Saved entries:
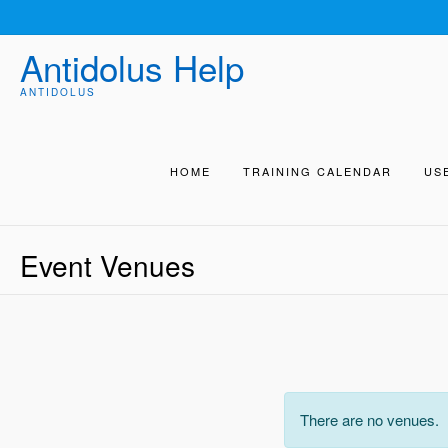
Skip
to
Antidolus Help
content
ANTIDOLUS
HOME
TRAINING CALENDAR
US
Event Venues
There are no venues.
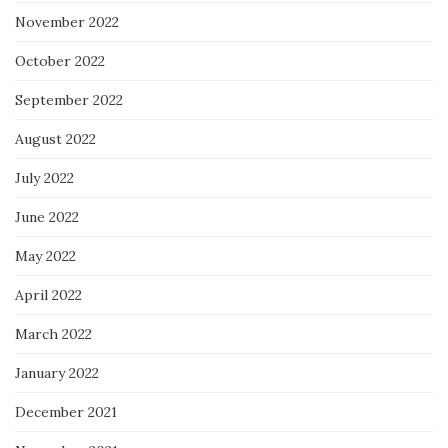
November 2022
October 2022
September 2022
August 2022
July 2022
June 2022
May 2022
April 2022
March 2022
January 2022
December 2021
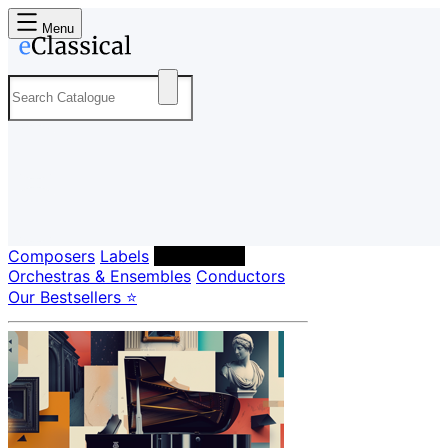
Menu
Composers
Labels
Performers
Orchestras & Ensembles
Conductors
Our Bestsellers ⭐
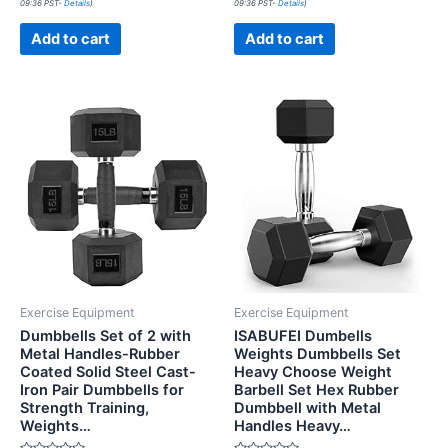
09:36 PST-
Details
)
09:36 PST-
Details
)
out
out
of
of
5
5
Add to cart
Add to cart
Exercise Equipment
Exercise Equipment
Dumbbells Set of 2 with
ISABUFEI Dumbells
Metal Handles-Rubber
Weights Dumbbells Set
Coated Solid Steel Cast-
Heavy Choose Weight
Iron Pair Dumbbells for
Barbell Set Hex Rubber
Strength Training,
Dumbbell with Metal
Weights…
Handles Heavy…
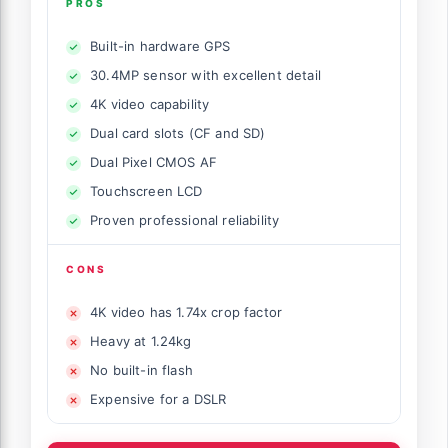
PROS
Built-in hardware GPS
30.4MP sensor with excellent detail
4K video capability
Dual card slots (CF and SD)
Dual Pixel CMOS AF
Touchscreen LCD
Proven professional reliability
CONS
4K video has 1.74x crop factor
Heavy at 1.24kg
No built-in flash
Expensive for a DSLR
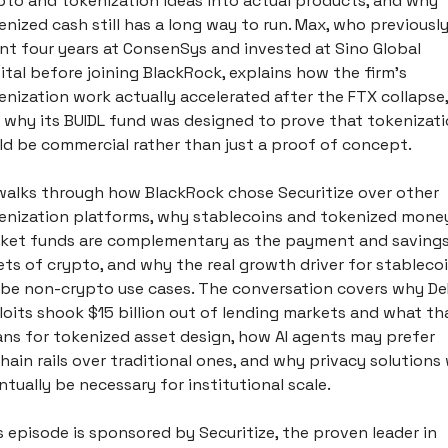
pto and tokenization ideas into actual products, and why 
enized cash still has a long way to run. Max, who previously
nt four years at ConsenSys and invested at Sino Global 
ital before joining BlackRock, explains how the firm's 
enization work actually accelerated after the FTX collapse, 
 why its BUIDL fund was designed to prove that tokenizati
ld be commercial rather than just a proof of concept.
walks through how BlackRock chose Securitize over other 
enization platforms, why stablecoins and tokenized money
ket funds are complementary as the payment and savings
ets of crypto, and why the real growth driver for stablecoi
l be non-crypto use cases. The conversation covers why DeF
loits shook $15 billion out of lending markets and what tha
ns for tokenized asset design, how AI agents may prefer 
hain rails over traditional ones, and why privacy solutions wi
ntually be necessary for institutional scale. 
s episode is sponsored by Securitize, the proven leader in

REQUIRED ACTION: A word-for-word copy of the records is needed, one that contains no pictures.

SOLUTION BELOW:
Skip
to
Antidolus Help
content
ANTIDOLUS
HOME
TRAINING CALENDAR
US
Event Venues
There are no venues.
November 2022
October 2022
September 2022
August 2022
July 2022
June 2022
May 2022
April 2022
March 2022
January 2022
December 2021
Menu
Composers
Labels
Performers
Orchestras & Ensembles
Conductors
Our Bestsellers ⭐
09:36 PST-
Details
)
09:36 PST-
Details
)
out
out
of
of
5
5
Add to cart
Add to cart
Exercise Equipment
Exercise Equipment
Dumbbells Set of 2 with
ISABUFEI Dumbells
Metal Handles-Rubber
Weights Dumbbells Set
Coated Solid Steel Cast-
Heavy Choose Weight
Iron Pair Dumbbells for
Barbell Set Hex Rubber
Strength Training,
Dumbbell with Metal
Weights…
Handles Heavy…
PROS
Built-in hardware GPS
30.4MP sensor with excellent detail
4K video capability
Dual card slots (CF and SD)
Dual Pixel CMOS AF
Touchscreen LCD
Proven professional reliability
CONS
4K video has 1.74x crop factor
Heavy at 1.24kg
No built-in flash
Expensive for a DSLR
pto and tokenization ideas into actual products, and why 
enized cash still has a long way to run. Max, who previously
nt four years at ConsenSys and invested at Sino Global 
ital before joining BlackRock, explains how the firm's 
enization work actually accelerated after the FTX collapse, 
 why its BUIDL fund was designed to prove that tokenizati
ld be commercial rather than just a proof of concept.
walks through how BlackRock chose Securitize over other 
enization platforms, why stablecoins and tokenized money
ket funds are complementary as the payment and savings
ets of crypto, and why the real growth driver for stablecoi
l be non-crypto use cases. The conversation covers why DeF
loits shook $15 billion out of lending markets and what tha
ns for tokenized asset design, how AI agents may prefer 
hain rails over traditional ones, and why privacy solutions wi
ntually be necessary for institutional scale. 
s episode is sponsored by Securitize, the proven leader in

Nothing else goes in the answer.